Sans majorité à l’Assemblée, aucun gouvernement ne peut faire voter ses réformes sans risquer la censure. Alors, dans cette nouvelle législature, il sera nécessaire de créer des dynamiques transpartisanes pour faire passer des textes. C’est dans cette logique que l'Institut Avant-Garde a publié, le 8 août, ses « 40 propositions pour une grande coalition ».
Ce groupe de réflexion est fondé et dirigé par Clara Léonard, docteure en économie, spécialiste de la dette publique. Le président de son conseil scientifique est Pierre Rosanvallon, directeur d’études à l’École des hautes études en sciences sociales (EHESS), qui occupe également la chaire d’histoire moderne et contemporaine au Collège de France.
Plus de poids et de pouvoir aux ARS
Parmi ces 40 mesures destinées au futur gouvernement, trois concernent la santé. La plus forte concerne l’accès aux soins, sous la forme d’un « plan de régionalisation et de simplification de la gestion hospitalière », que l’institut appelle à mettre en œuvre dans le projet de loi de financement de la Sécurité sociale (PLFSS) pour 2025, dont le rapporteur est le député (Les Républicains) Yannick Neuder.
Le groupe de réflexion pointe la répartition géographique des médecins et leur coordination avec d’autres professionnels de santé « liée aux modes de rémunération ». Ainsi, selon lui, la délégation des tâches médicales « se heurte aux effets structurants du paiement à l’acte en médecine ambulatoire, qui incite à une pratique individuelle ». Et « le paiement à l’acte, encore dominant, a également pour corollaire une charge administrative lourde pour les médecins, leur enlevant du temps de soin et dégradant leurs conditions de travail, a fortiori à l’hôpital ». Enfin, écrit le cercle de réflexion, les incitations financières à l’installation des médecins dans les zones sous-dotées « n’ont pas fait la preuve de leur efficacité, compte tenu des préférences des médecins ».
Ses propositions sont de simplifier et adapter progressivement la T2A dans les établissements hospitaliers aux spécificités territoriales ; doter les agences régionales de santé des moyens du pilotage de l'offre de soins, « en leur allouant une enveloppe financière en lien direct avec les besoins estimés de la population dont elle a la charge » ; et renforcer le pilotage par les ARS de l’offre de soins, « au travers notamment de la maîtrise du conventionnement et des modalités de rémunération des médecins et des professionnels de santé en général ».

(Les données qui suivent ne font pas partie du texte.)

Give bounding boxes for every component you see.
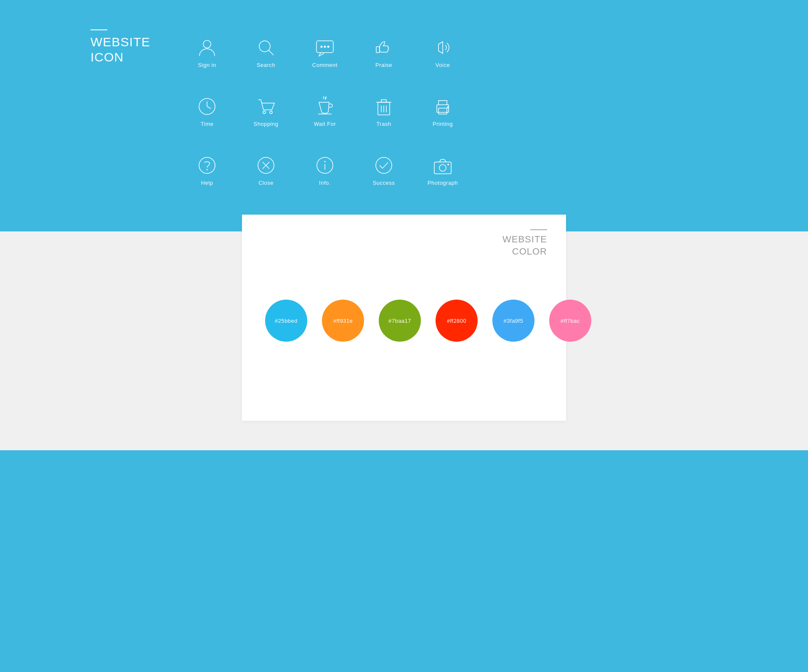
clock-icon [197, 96, 217, 117]
info-icon [315, 155, 335, 175]
person-icon [197, 37, 217, 58]
color-section-title: WEBSITE COLOR [502, 234, 547, 258]
svg-point-24 [199, 157, 215, 173]
icon-success-label: Success [373, 180, 395, 186]
icon-photograph-label: Photograph [428, 180, 458, 186]
icon-sign-in-label: Sign in [198, 62, 216, 68]
icon-close: Close [243, 143, 289, 198]
icon-trash: Trash [361, 84, 407, 139]
svg-point-13 [270, 111, 272, 114]
icon-trash-label: Trash [376, 121, 391, 127]
color-circle-red: #ff2800 [436, 300, 478, 342]
card-title-decoration [530, 229, 547, 230]
color-circle-green: #7baa17 [379, 300, 421, 342]
gray-band: WEBSITE COLOR #25bbed #ff931e #7baa17 #f… [0, 231, 808, 450]
color-circles-container: #25bbed #ff931e #7baa17 #ff2800 #3fa9f5 … [261, 300, 547, 342]
svg-point-35 [447, 164, 449, 165]
svg-line-11 [207, 106, 211, 109]
svg-point-4 [321, 45, 323, 48]
title-line-decoration [90, 29, 107, 30]
search-icon [256, 37, 276, 58]
color-circle-pink: #ff7bac [549, 300, 591, 342]
icon-wait-for: Wait For [302, 84, 348, 139]
icons-grid: Sign in Search Comment [184, 25, 466, 198]
check-icon [374, 155, 394, 175]
svg-rect-33 [434, 162, 451, 174]
color-circle-orange: #ff931e [322, 300, 364, 342]
icon-info-label: Info. [319, 180, 331, 186]
icon-printing: Printing [420, 84, 466, 139]
top-section: WEBSITE ICON Sign in Search [0, 0, 808, 231]
icon-help-label: Help [201, 180, 213, 186]
cart-icon [256, 96, 276, 117]
comment-icon [315, 37, 335, 58]
icon-shopping-label: Shopping [254, 121, 279, 127]
help-icon [197, 155, 217, 175]
color-circle-blue: #25bbed [265, 300, 307, 342]
icon-section-title: WEBSITE ICON [90, 35, 150, 65]
icon-search: Search [243, 25, 289, 80]
svg-point-12 [263, 111, 266, 114]
color-card-title-area: WEBSITE COLOR [261, 229, 547, 258]
icon-help: Help [184, 143, 230, 198]
svg-point-30 [324, 161, 326, 162]
color-circle-light-blue: #3fa9f5 [492, 300, 534, 342]
svg-rect-17 [381, 100, 386, 102]
svg-point-5 [324, 45, 326, 48]
svg-marker-8 [439, 42, 443, 53]
svg-rect-7 [376, 47, 380, 53]
icon-shopping: Shopping [243, 84, 289, 139]
camera-icon [433, 155, 453, 175]
bottom-section [0, 450, 808, 576]
icon-comment-label: Comment [312, 62, 338, 68]
website-icon-title: WEBSITE ICON [90, 29, 150, 65]
icon-comment: Comment [302, 25, 348, 80]
icon-time-label: Time [201, 121, 213, 127]
icon-voice-label: Voice [436, 62, 450, 68]
icon-wait-for-label: Wait For [314, 121, 336, 127]
svg-point-6 [327, 45, 330, 48]
icon-printing-label: Printing [433, 121, 453, 127]
icon-voice: Voice [420, 25, 466, 80]
trash-icon [374, 96, 394, 117]
svg-point-34 [439, 165, 446, 171]
svg-point-23 [447, 106, 449, 108]
close-icon [256, 155, 276, 175]
svg-rect-22 [439, 108, 447, 114]
icon-time: Time [184, 84, 230, 139]
svg-line-2 [268, 50, 274, 55]
svg-point-0 [203, 40, 211, 48]
icon-info: Info. [302, 143, 348, 198]
svg-point-32 [376, 157, 392, 173]
coffee-icon [315, 96, 335, 117]
icon-success: Success [361, 143, 407, 198]
color-section-card: WEBSITE COLOR #25bbed #ff931e #7baa17 #f… [242, 215, 566, 421]
icon-praise: Praise [361, 25, 407, 80]
voice-icon [433, 37, 453, 58]
icon-sign-in: Sign in [184, 25, 230, 80]
icon-praise-label: Praise [375, 62, 392, 68]
svg-point-25 [207, 169, 208, 170]
thumbs-up-icon [374, 37, 394, 58]
printer-icon [433, 96, 453, 117]
icon-search-label: Search [257, 62, 275, 68]
icon-close-label: Close [258, 180, 274, 186]
icon-photograph: Photograph [420, 143, 466, 198]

Des points de convergence existent entre les différents groupes politiques, notamment dans leur volonté commune de lutter contre les déserts médicaux… Mais pour l’instant, faut-il ajouter, les partis ne sont pas d’accord sur la manière de procéder. Le NFP, par la voix notamment de Guillaume Garot (Parti socialiste), entend réguler l’installation des médecins et engager un plan pluriannuel de recrutement des professionnels de santé, tout en revalorisant les salaires, tandis que les troupes du Président souhaitent augmenter les capacités de formation des universités et libérer du temps médical pour les médecins.
Les ressources des Ehpad en question
Une mesure concerne l’attendu plan grand âge. L’institut conseille de « lancer un plan des métiers du care pour répondre à la fois aux besoins sur le territoire, au virage domiciliaire et à la qualité de ces emplois », citant les salaires, les conditions d’emploi, de travail et les horaires. Il invite également à « une réflexion sur les ressources des Ehpad », dont les marges de manœuvre des employeurs sont limitées en raison d’une forte régulation publique des ressources.
L’institut établit que le Nouveau Front populaire et Ensemble (majorité sortante) convergent dans la volonté des premiers de « lancer un plan grand âge en rénovant les Ehpad, en augmentant et en formant les professionnels du grand âge » et des seconds de « créer un choc d’attractivité pour les métiers du grand âge ». Côté financier, l’impact budgétaire pluriannuel serait d’1,7 milliards d’euros : 1,2 milliard d’évolutions de la masse salariale, d’effets de l’inflation et mesures nouvelles nécessaires à l’adaptation du secteur aux besoins de la population et 0,5 milliard pour le volet investissement.
Des aides sociales versées à la source
Enfin, ultime mesure qui concerne la santé et possiblement convergente entre les différents groupes à l’Assemblée : le versement à la source des aides sociales. Une façon de « rendre le système moins complexe et plus transparent, unifier les modes de gestion, tout en luttant contre la fraude sociale ». Car les rangs macronistes entendent verser automatiquement les aides sociales d’ici 2027, quand le NFP veut réduire le non-recours et LR, lutter contre la fraude. Le montant maximal de cette mesure serait de 9 milliards d’euros, estimé à 4 milliards d’euros d’ici 2027. Pour rappel, l’année 2023 a été marquée par un record inédit de 466 millions d’euros de fraudes à l’Assurance-maladie détectées et stoppées.